**Your assignment**
Output every line below exactly, please, omitting pictures.

** Excerpted records follows **

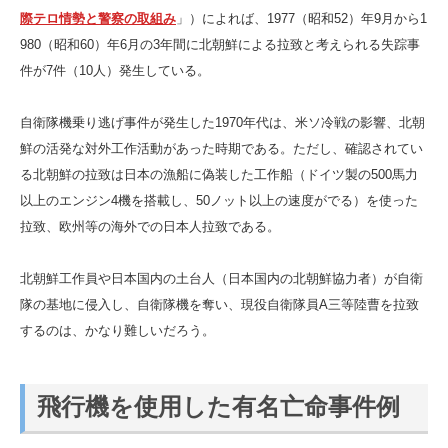
際テロ情勢と警察の取組み
」）によれば、1977（昭和52）年9月から1
980（昭和60）年6月の3年間に北朝鮮による拉致と考えられる失踪事
件が7件（10人）発生している。
自衛隊機乗り逃げ事件が発生した1970年代は、米ソ冷戦の影響、北朝
鮮の活発な対外工作活動があった時期である。ただし、確認されてい
る北朝鮮の拉致は日本の漁船に偽装した工作船（ドイツ製の500馬力
以上のエンジン4機を搭載し、50ノット以上の速度がでる）を使った
拉致、欧州等の海外での日本人拉致である。
北朝鮮工作員や日本国内の土台人（日本国内の北朝鮮協力者）が自衛
隊の基地に侵入し、自衛隊機を奪い、現役自衛隊員A三等陸曹を拉致
するのは、かなり難しいだろう。
飛行機を使用した有名亡命事件例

** End of Excerpted records **

**Exercise solution**
際テロ情勢と警察の取組み
」）によれば、1977（昭和52）年9月から1
980（昭和60）年6月の3年間に北朝鮮による拉致と考えられる失踪事
件が7件（10人）発生している。
自衛隊機乗り逃げ事件が発生した1970年代は、米ソ冷戦の影響、北朝
鮮の活発な対外工作活動があった時期である。ただし、確認されてい
る北朝鮮の拉致は日本の漁船に偽装した工作船（ドイツ製の500馬力
以上のエンジン4機を搭載し、50ノット以上の速度がでる）を使った
拉致、欧州等の海外での日本人拉致である。
北朝鮮工作員や日本国内の土台人（日本国内の北朝鮮協力者）が自衛
隊の基地に侵入し、自衛隊機を奪い、現役自衛隊員A三等陸曹を拉致
するのは、かなり難しいだろう。
飛行機を使用した有名亡命事件例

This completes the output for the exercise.